Re: A pk is *both* a physical and a logical object.

From: JOG <jog_at_cs.nott.ac.uk>
Date: Thu, 26 Jul 2007 03:14:32 -0700
Message-ID: <1185444872.730943.83600_at_o61g2000hsh.googlegroups.com>


On Jul 25, 10:32 pm, "Brian Selzer" <br..._at_selzer-software.com> wrote:
> "JOG" <j..._at_cs.nott.ac.uk> wrote in message
>
> news:1185355659.582994.59190_at_k79g2000hse.googlegroups.com...
>
> [snip]
>
> >> "The right front tire on my car is going flat."
>
> >> "The tire with serial number BC324J5367 is going flat."
>
> > Ok, first let me say i totally understand what you are saying. Second
> > let me add that we advocate the same solution of using a surrogate key
> > to solve any ensuing problems, we just argue about /why/ we are doing
> > it.
>
> > Let me consider the propistions you stated:
> > Construct identified in the first proposition - "Right Front Tyre"
> > Construct identified in the second proposition - "Tyre BC324j5637"
>
> > These are different things.
>
> No, these are not necessarily the same thing. "Different" is absolute, and
> incorrect because it may be the case that they are the same thing.

My bad, I shouldn't have used the word 'thing' as its so overloaded. I meant to say they are different constructs.

> You
> speak below of "constructs" overlapping, but that just doesn't make sense.
> Can there be two different "constructs" that occupy exactly the same space
> at exactly the same time?

Ok, yes, that's exactly what I think. Now I'm not crazy, and I do realise for a tyre there is obviously just one set of atoms there, but it is our definition of what a tyre /is/ (the construct) that overlaps. These construct-types are _defined_ by how we identify them (that being qualative identity not numerical identity of course) - and if that identifier changes then we end up with a different instance. And if this is unacceptable to our application then we picked the wrong construct!

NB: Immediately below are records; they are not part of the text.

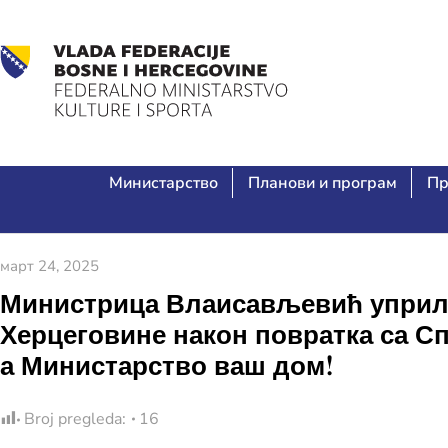
Министарство
Планови и програм
Пр
март 24, 2025
Министрица Влаисављевић уприли
Херцеговине након повратка са Сп
а Министарство ваш дом!
Broj pregleda:
16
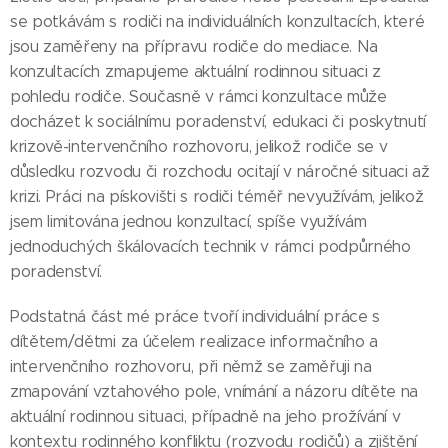
se potkávám s rodiči na individuálních konzultacích, které
jsou zaměřeny na přípravu rodiče do mediace. Na
konzultacích zmapujeme aktuální rodinnou situaci z
pohledu rodiče. Současně v rámci konzultace může
docházet k sociálnímu poradenství, edukaci či poskytnutí
krizově-intervenčního rozhovoru, jelikož rodiče se v
důsledku rozvodu či rozchodu ocitají v náročné situaci až
krizi. Práci na pískovišti s rodiči téměř nevyužívám, jelikož
jsem limitována jednou konzultací, spíše využívám
jednoduchých škálovacích technik v rámci podpůrného
poradenství.
Podstatná část mé práce tvoří individuální práce s
dítětem/dětmi za účelem realizace informačního a
intervenčního rozhovoru, při němž se zaměřuji na
zmapování vztahového pole, vnímání a názoru dítěte na
aktuální rodinnou situaci, případně na jeho prožívání v
kontextu rodinného konfliktu (rozvodu rodičů) a zjištění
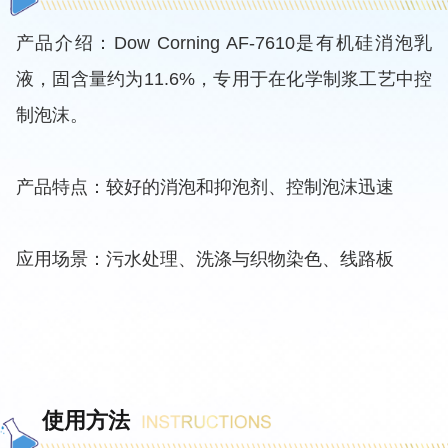
产品介绍：Dow Corning AF-7610是有机硅消泡乳
液，固含量约为11.6%，专用于在化学制浆工艺中控
制泡沫。
产品特点：较好的消泡和抑泡剂、控制泡沫迅速
应用场景：污水处理、洗涤与织物染色、线路板
使用方法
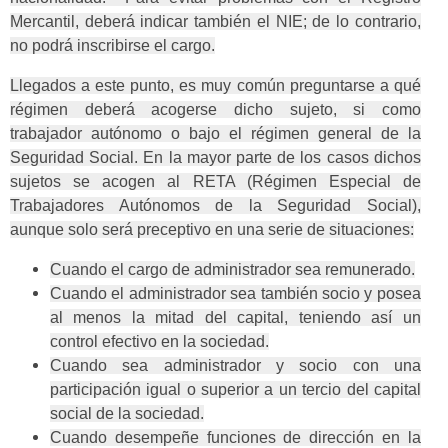
Mercantil, deberá indicar también el NIE; de lo contrario,
no podrá inscribirse el cargo.
Llegados a este punto, es muy común preguntarse a qué
régimen deberá acogerse dicho sujeto, si como
trabajador autónomo o bajo el régimen general de la
Seguridad Social. En la mayor parte de los casos dichos
sujetos se acogen al RETA (Régimen Especial de
Trabajadores Autónomos de la Seguridad Social),
aunque solo será preceptivo en una serie de situaciones:
Cuando el cargo de administrador sea remunerado.
Cuando el administrador sea también socio y posea
al menos la mitad del capital, teniendo así un
control efectivo en la sociedad.
Cuando sea administrador y socio con una
participación igual o superior a un tercio del capital
social de la sociedad.
Cuando desempeñe funciones de dirección en la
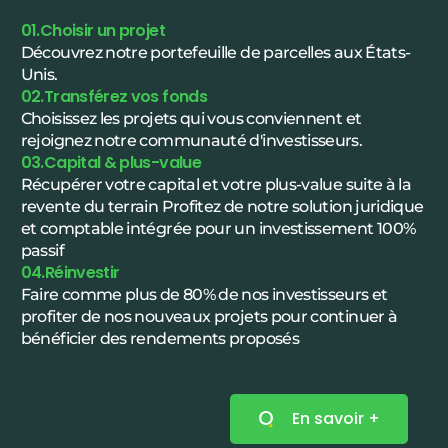
01.Choisir un projet
Découvrez notre portefeuille de parcelles aux États-
Unis.
02.Transférez vos fonds
Choisissez les projets qui vous conviennent et
rejoignez notre communauté d'investisseurs.
03.Capital & plus-value
Récupérer votre capital et votre plus-value suite à la
revente du terrain Profitez de notre solution juridique
et comptable intégrée pour un investissement 100%
passif
04.Réinvestir
Faire comme plus de 80% de nos investisseurs et
profiter de nos nouveaux projets pour continuer à
bénéficier des rendements proposés
En savoir +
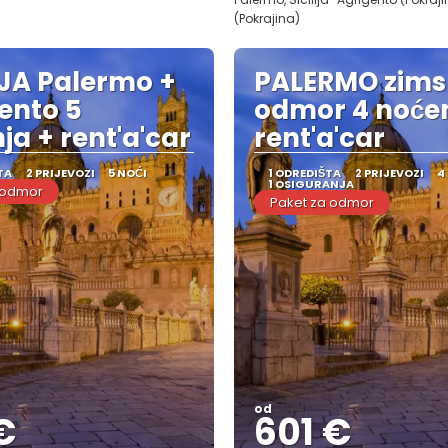
(Pokrajina)
IJA Palermo +
PALERMO zims
ento 5
odmor 4 noćen
ja + rent'a'car
rent'a'car
TA
2 PRIJEVOZI
5 NOĆI
1 ODREDIŠTA
2 PRIJEVOZI
4
1 OSIGURANJA
 odmor
Paket za odmor
od
€
601 €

If we are designing a database, and we pick the wrong construct, we then as a consequence pick the wrong identifier, which ends up as the wrong key to use, and eventually the database hits a problem when things change. Thats why I think its a design issue, rather than any flaw in the DB theory.

>
> > "What", you no doubt cry, "of course
> > they're the same bloody thing". Well, consider that I also tell the
> > mechanic:
>
> > "The right front tyre on my car always goes flat"
>
> > What do I mean: The tyre that is on now, or whatever tyre I put there.
> > It could be either. One bit of rubber, which I'm continually
> > repairing, or new tyres that I keep changing. Its probably going to be
> > the latter in this case, and the mechanic might check my suspension.
>
> Actually, in this case it is the tire that is currently on your car, since
> you didn't say,
>
> "The right front tire on my car has always gone flat."
>
> But I see what you mean.
> Clearly "The right front tire on my car has always
> gone flat." is ambiguous, because it could mean "Every tire that has been on
> the right front of my car has gone flat." or "The tire that is on the right
> front of my car has always gone flat." In either case, you can expect the
> tire that is on the right front of your car to go flat.
>
> This illustrates what happens when the only key on a relation schema permits
> updates. It can't be determined if a new individual is being selected, or
> if the state of the current individual is now different. The problem I have
> is with the assumption that it is always the case that a new individual is
> being selected. This implies that there is a requirement for all keys to be
> rigid, which is clearly not the case.
>
> > The current overlap I have with tyre BC324j5637 is lost. The two
> > constructs are not the same thing over time, and hence should not be
> > encoded in a database as such. The design should consider which is
> > appropriate - the construct of a tyre with a code identifier, or the
> > construct of a tyre with a position identifier.
>
> Are you saying, then, that whenever a key can be updated, there must also be
> another that can't?

Well, I'd say a key can never be updated. A proposition is removed and it is replaced by another, and there is no connection between them as far as the database is concerned.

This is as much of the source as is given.